For safety, diarrhea remains the more common adverse effect, with a higher incidence of both grade 1 (44.6%, 21.7%) and grade 2 (27.2%, 6.8%) diarrhea in patients on Abemaciclib . However, the majority (76.3%) of patients on Abemaciclib had diarrhea that did not require treatment, and only 2.3% of patients discontinued Abemaciclib due to severe diarrhea. of patients on Abemaciclib had 41.3% developed neutropenia, with reversible changes occurring after discontinuation. In addition, the incidence of infection was slightly higher in those applying Abemaciclib (39.1%, 28.6%).
Continued exploration: more populations, more combinations
A search of the US Clinical Trials Platform (https://www.clinicaltrials.gov/) and the China Drug Clinical Trials Registry and Information Publicity Platform (http://www.chinadrugtrials.org.cn/) reveals information about Abemaciclib Research continues on additional applications in breast cancer, mainly in the following directions.

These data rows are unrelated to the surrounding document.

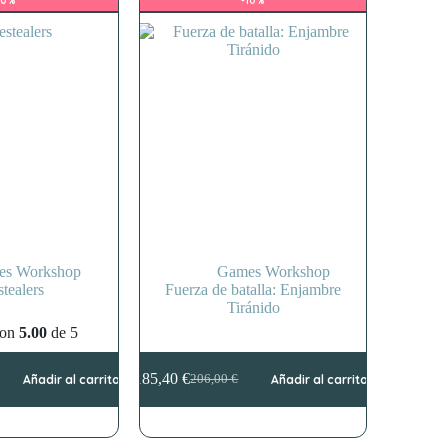
:
era:
es:
10%
-10%
00 €.
30 €.
42,00 €.
37,80 €.
es Workshop
Games Workshop
tealers
Fuerza de batalla: Enjambre
Tiránido
con
5.00
de 5
185,40
€
Añadir al carrito
206,00
€
Añadir al carrito
El
El
precio
precio
original
actual
era:
es:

- More types of breast cancer. In addition to continuing to explore in existing hormone receptor-positive, HER2 -negative breast cancers, investigators have focused on metastatic triple-negative breast cancer ( NCT03130439) and hormone receptor-positive and HER2 -positive breast cancer (NCT02747004).
- Combination with additional regimens. In addition to continued attempts to combine with different endocrine agents, such as tamoxifen (NCT02747004), combination with immunotherapeutic agents has become one of the directions (NCT03280563).

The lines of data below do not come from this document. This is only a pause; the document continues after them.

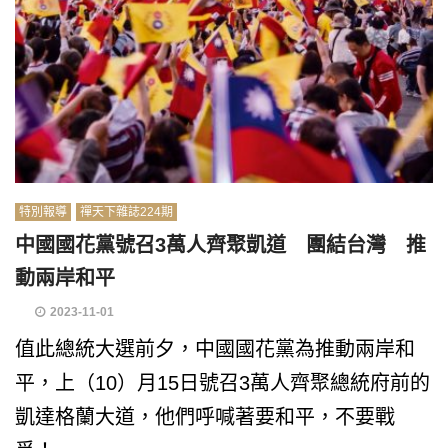
特別報導
禪天下雜誌224期
中國國花黨號召3萬人齊聚凱道 團結台灣 推
動兩岸和平
2023-11-01
值此總統大選前夕，中國國花黨為推動兩岸和
平，上（10）月15日號召3萬人齊聚總統府前的
凱達格蘭大道，他們呼喊著要和平，不要戰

- Exploring applications in the Chinese population. Studies in the Chinese population are still focused on hormone receptor-positive, HER2 -negative breast cancer, and studies in combination with anastrozole, letrozole, or fulvestrant in patients with locally recurrent or metastatic breast cancer (CTR20160365) are in patient enrollment, and in addition, for high-risk early-stage breast cancer, investigators will also attempt to use Abemaciclib monotherapy or in combination with endocrine therapy (CTR20171172), and patient enrollment is about to begin.
Summary
For hormone receptor-positive, HER2 -negative advanced breast cancer, the option is Abemaciclib:
- After progression of endocrine therapy, Abemaciclib monotherapy has an objective remission rate of nearly 20%;
- After progression on endocrine therapy, progression-free survival was further extended by 7.1 months with the addition of Abemaciclib when fulvestrant was applied;
- The addition of Abemaciclib to an aromatase inhibitor at the time of first-line endocrine therapy further reduced the risk of tumor progression by 46%.

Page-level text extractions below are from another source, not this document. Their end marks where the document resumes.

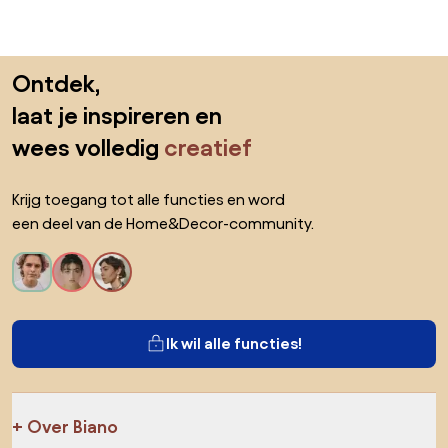
Sla de voettekst over, ga naar het begin van de pagina
Ontdek,
laat je inspireren en
wees volledig
creatief
Krijg toegang tot alle functies en word
een deel van de Home&Decor-community.
Ik wil alle functies!
Over Biano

Abemaciclib in combination with endocrine agents or even alone, has shown good results in controlling tumor progression in hormone receptor-positive, HER2 -negative advanced breast cancer. Of course, adverse reactions such as diarrhea and neutropenia need to be noted, and although most diarrhea does not need to be treated, adverse reactions are a point that patients need to consider when choosing this drug. We look forward to more evidence from the data on the use of Abemaciclib in more breast cancer, especially in Chinese patients.